The problem was that over time, too many of the historically dry wines of Alsace were sold with residual sugar in them. These wines were sweet, heavy and out of balance, with no indication of sweetness on the label. The problem is not new, and much has been done to rectify it. But the perception appears to linger.
Mr. Ostertag attributed the increasing sweetness to American critics who favorably rewarded those wines. “The sweeter the wine, the higher the score,” he said. “More and more wine appeared with sweetness and nothing more.”
Winemakers in Alsace have been working on solutions to the sweetness issue for years now. Partly, the problem was the result of idealism. Producers like Zind Humbrecht and Domaine Marcel Deiss, who work organically and biodynamically, were loath to pick grapes before they achieved absolute ripeness. They refused to add powerful store-bought yeast to complete fermentations that the indigenous yeast had not finished, which left residual sugar in the wine.
Over time, Olivier Humbrecht, whose family owns Zind Humbrecht, adjusted his viticulture so that ripeness could be achieved with less sugar in the grapes.
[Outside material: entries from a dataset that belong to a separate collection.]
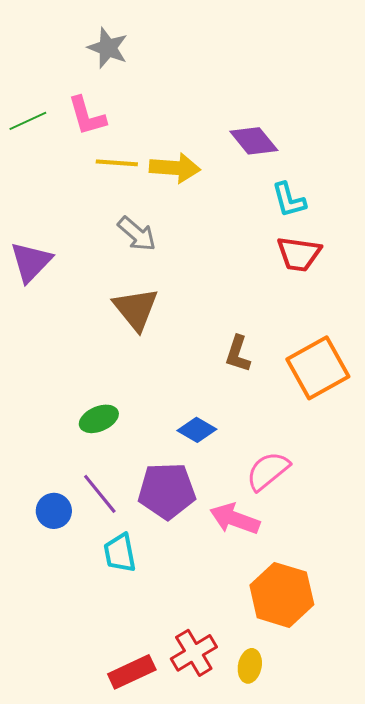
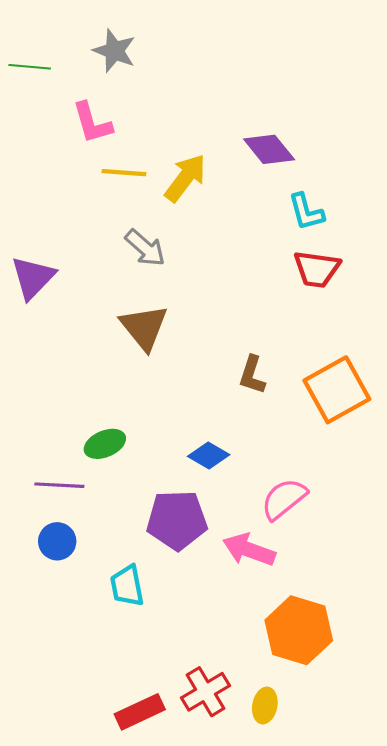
green line: (28, 121) -> (30, 67), moved, turned 30
yellow arrow: (175, 168) -> (185, 178), turned -57
purple line: (100, 494) -> (59, 485), moved, turned -48

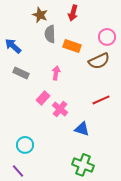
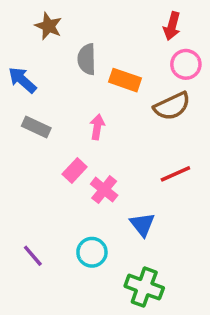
red arrow: (73, 13) -> (172, 26), moved
brown star: (40, 15) -> (48, 26), moved
blue triangle: (82, 129) -> (142, 224), turned 35
cyan circle: (25, 145) -> (92, 252), moved
purple line: (18, 171) -> (33, 256), moved

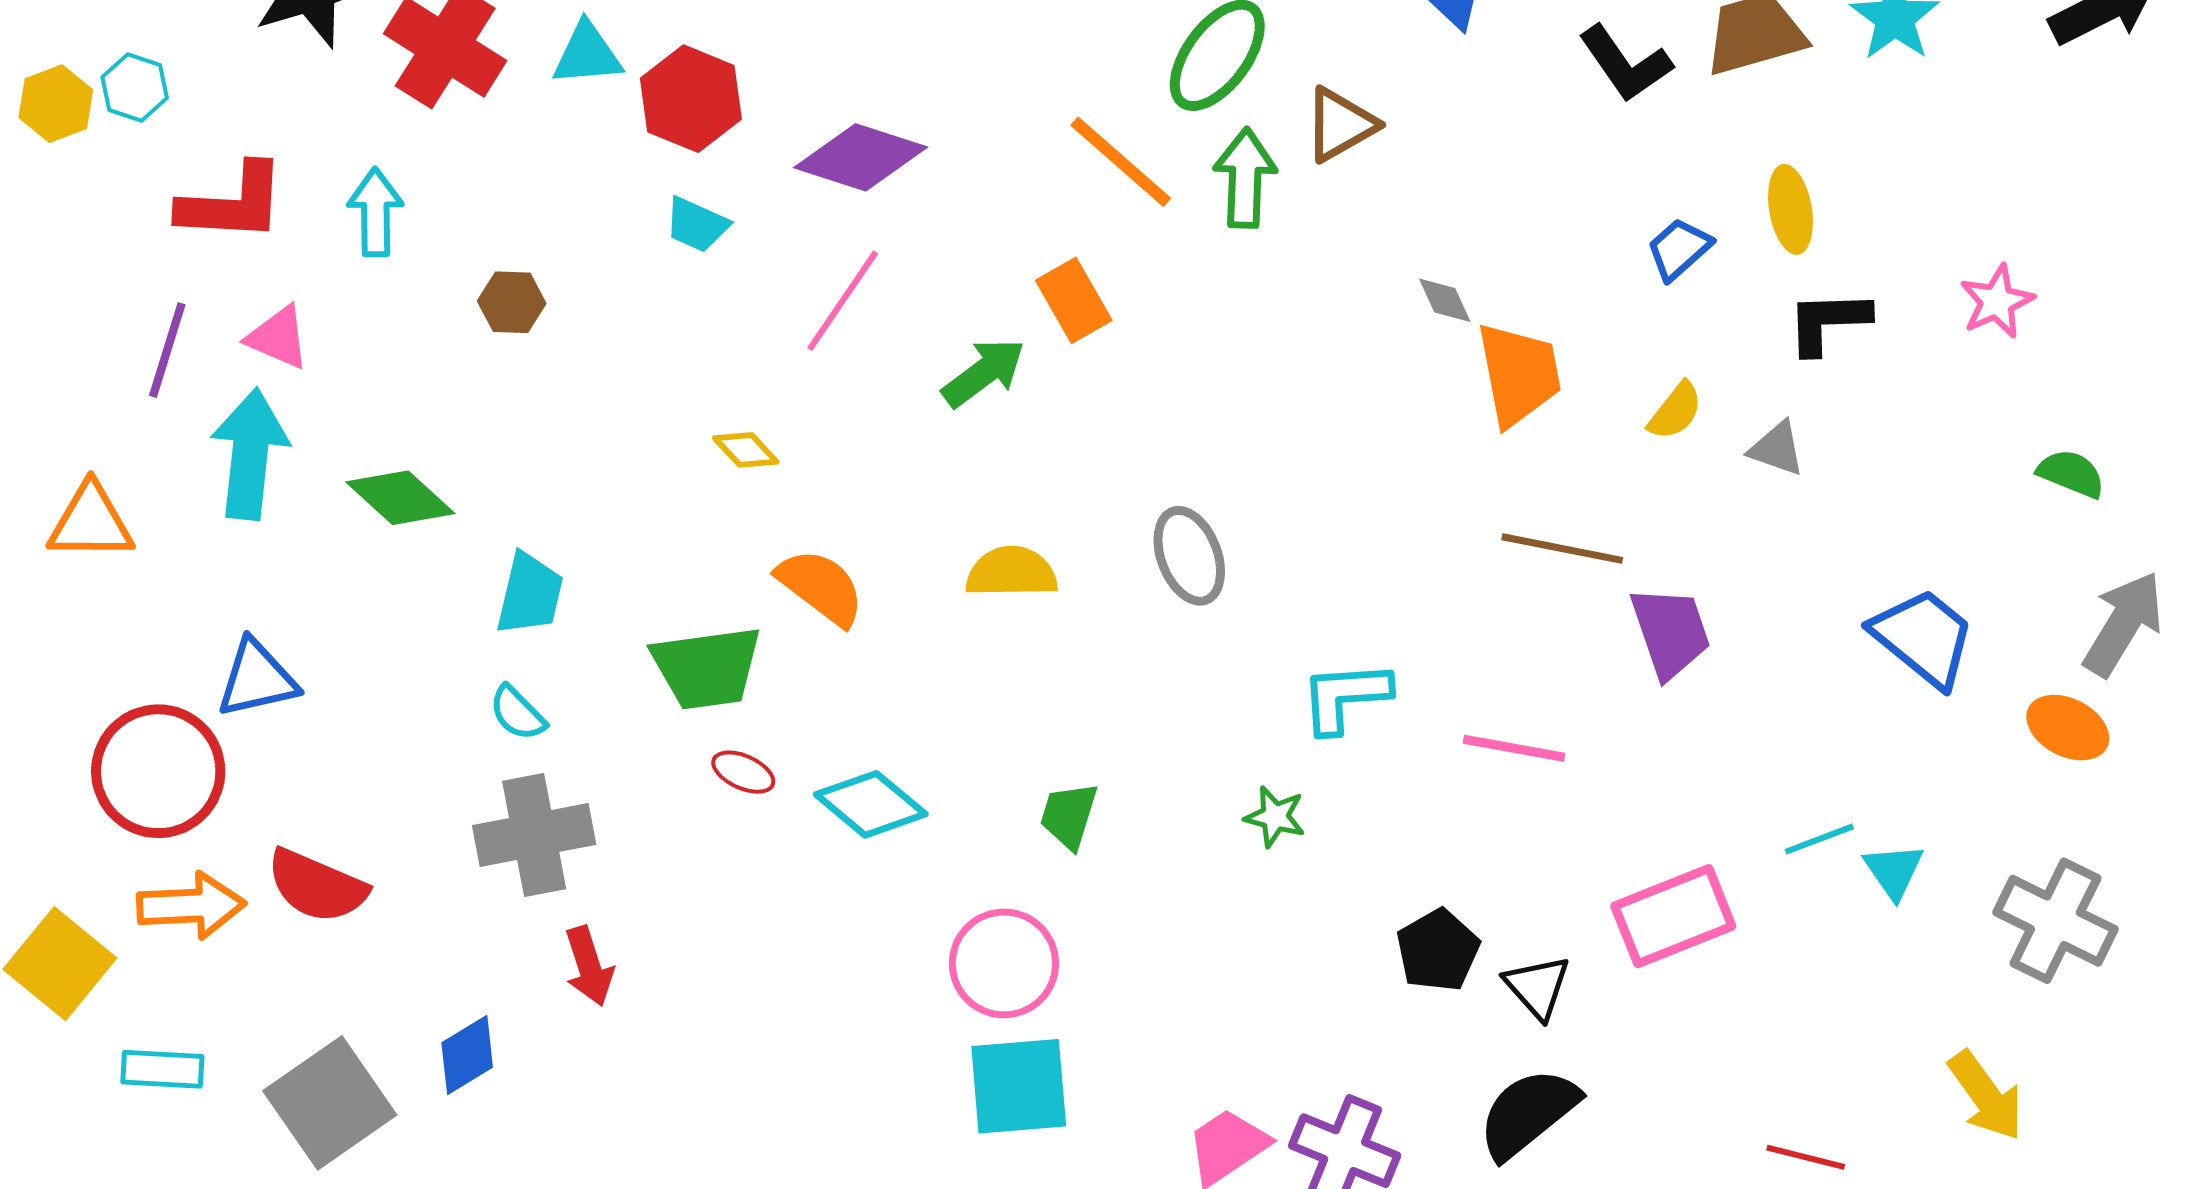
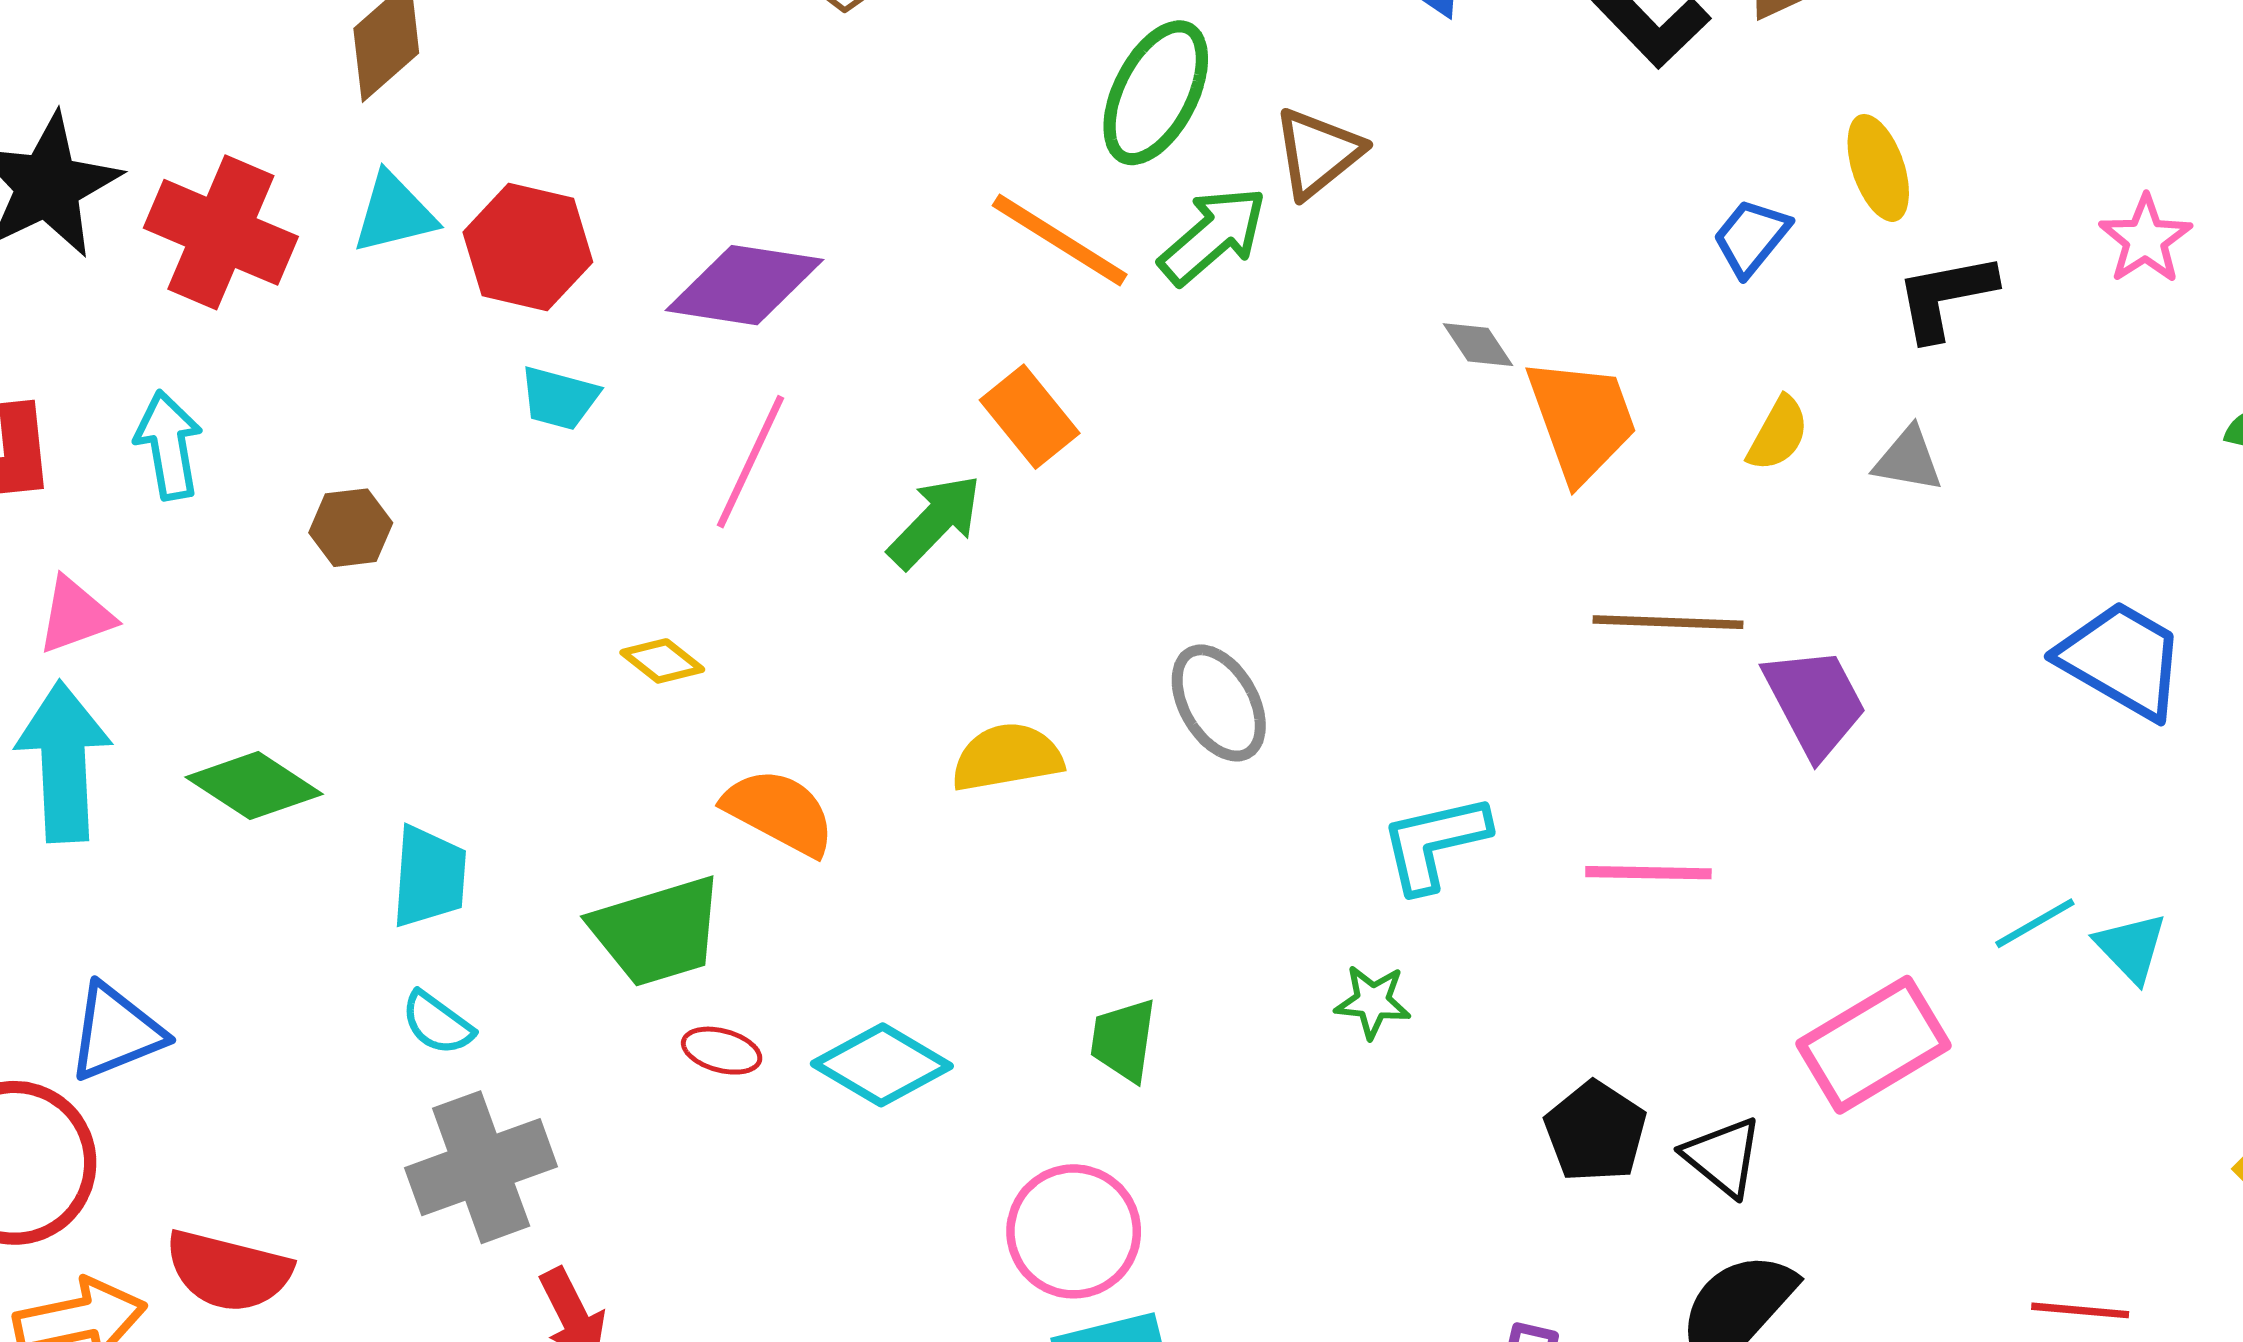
green arrow: (1245, 178) -> (1213, 236), turned 56
pink triangle: (278, 338) -> (75, 615), turned -34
You can taste the difference. Bottles that I used to find almost syrupy are now sharp and focused, even when they do have some residual sugar.
For years, Zind Humbrecht has put a code on its label to show the level of sweetness consumers can expect. The numbers, or indices, run from 1 (dry) to 5 (rich and sweet). I tasted a 2015 riesling from the Clos Häuserer vineyard, marked Indice 3, that was clearly sweet, yet it was vibrant and refreshing, with a balancing zing of acidity that I would not have found a decade ago.
Zind Humbrecht’s dry 2015s are lovely, including a fragrant gentle muscat from the grand cru Goldert vineyard and a deeply mineral, concentrated riesling from the grand cru Brand vineyard. I was especially impressed with their pinot gris, a grape that seems particularly susceptible in Alsace to cloying heaviness.
“There’s a lot of work done in the vineyard getting the precision right in pinot gris,” said Jolene Hunter, Zind Humbrecht’s export manager. “If you hesitate for a day, the acidity drops massively and alcohol shoots up.”
The 2014 pinot gris from the Rotenberg vineyard was beautifully balanced, fruity and saline, deliciously refreshing.